■ **Problem to solve**
Your answer should be every line of the records that contains the word "mail".

--- Data for analysis ---

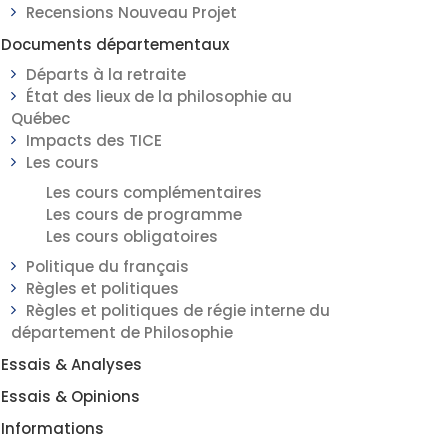
Recensions Nouveau Projet
Documents départementaux
Départs à la retraite
État des lieux de la philosophie au
Québec
Impacts des TICE
Les cours
Les cours complémentaires
Les cours de programme
Les cours obligatoires
Politique du français
Règles et politiques
Règles et politiques de régie interne du
département de Philosophie
Essais & Analyses
Essais & Opinions
Informations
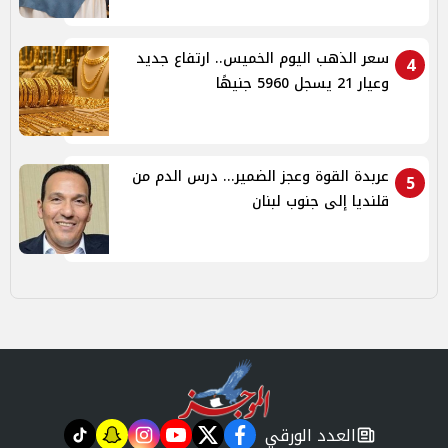
سعر الذهب اليوم الخميس.. ارتفاع جديد
4
وعيار 21 يسجل 5960 جنيهًا
عربدة القوة وعجز الضمير... درس الدم من
5
قلنديا إلى جنوب لبنان
العدد الورقي
tiktok
snapchat
instagram
youtube
twitter
facebook
newspaper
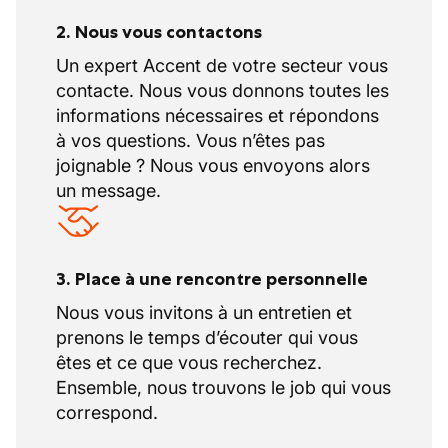
2. Nous vous contactons
Un expert Accent de votre secteur vous
contacte. Nous vous donnons toutes les
informations nécessaires et répondons
à vos questions. Vous n’êtes pas
joignable ? Nous vous envoyons alors
un message.
3. Place à une rencontre personnelle
Nous vous invitons à un entretien et
prenons le temps d’écouter qui vous
êtes et ce que vous recherchez.
Ensemble, nous trouvons le job qui vous
correspond.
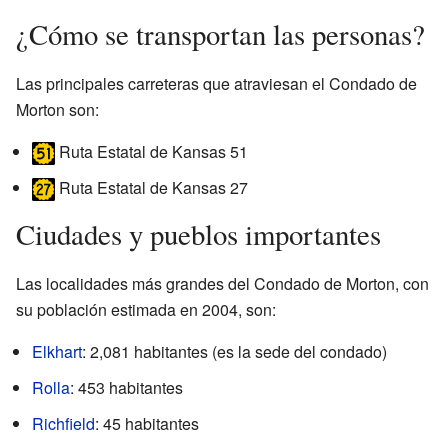
¿Cómo se transportan las personas?
Las principales carreteras que atraviesan el Condado de
Morton son:
Ruta Estatal de Kansas 51
Ruta Estatal de Kansas 27
Ciudades y pueblos importantes
Las localidades más grandes del Condado de Morton, con
su población estimada en 2004, son:
Elkhart
: 2,081 habitantes (es la sede del condado)
Rolla
: 453 habitantes
Richfield
: 45 habitantes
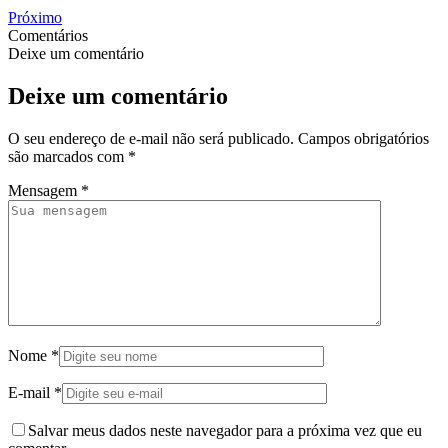
Próximo
Comentários
Deixe um comentário
Deixe um comentário
O seu endereço de e-mail não será publicado.
Campos obrigatórios
são marcados com
*
Mensagem
*
Nome
*
E-mail
*
Salvar meus dados neste navegador para a próxima vez que eu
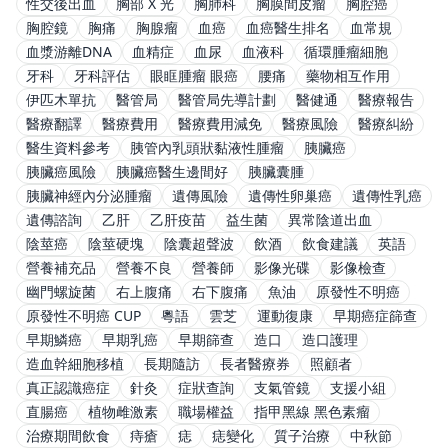
性交後出血
胸部 X 光
胸肺科
胸膜間皮瘤
胸腔癌
胸腔鏡
胸痛
胸腺瘤
血癌
血癌醫生排名
血常規
血漿游離DNA
血精症
血尿
血液科
循環腫瘤細胞
牙科
牙科評估
眼眶腫瘤 眼癌
腰痛
藥物相互作用
伊匹木單抗
醫管局
醫管局先導計劃
醫健通
醫療報告
醫療翻譯
醫療費用
醫療費用減免
醫療風險
醫療糾紛
醫生資料參考
胰管內乳頭狀黏液性腫瘤
胰臟癌
胰臟癌風險
胰臟癌醫生邊間好
胰臟囊腫
胰臟神經內分泌腫瘤
遺傳風險
遺傳性卵巢癌
遺傳性乳癌
遺傳諮詢
乙肝
乙肝疫苗
益生菌
異常陰道出血
陰莖癌
陰莖硬塊
陰囊超聲波
飲酒
飲食建議
英語
營養補充品
營養不良
營養師
影像光碟
影像檢查
幽門螺旋菌
右上腹痛
右下腹痛
魚油
原發性不明癌
原發性不明癌 CUP
粵語
雲芝
運動復康
早期癌症篩查
早期鱗癌
早期乳癌
早期篩查
造口
造口護理
造血幹細胞移植
長期隨訪
長者醫療券
照顧者
真正認識癌症
針灸
症狀查詢
支氣管鏡
支援小組
直腸癌
植物雌激素
職場權益
指甲黑線 黑色素瘤
治療期間飲食
痔瘡
痣
痣變化
質子治療
中秋節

---

■ **Finished task**
O seu endereço de e-mail não será publicado.
E-mail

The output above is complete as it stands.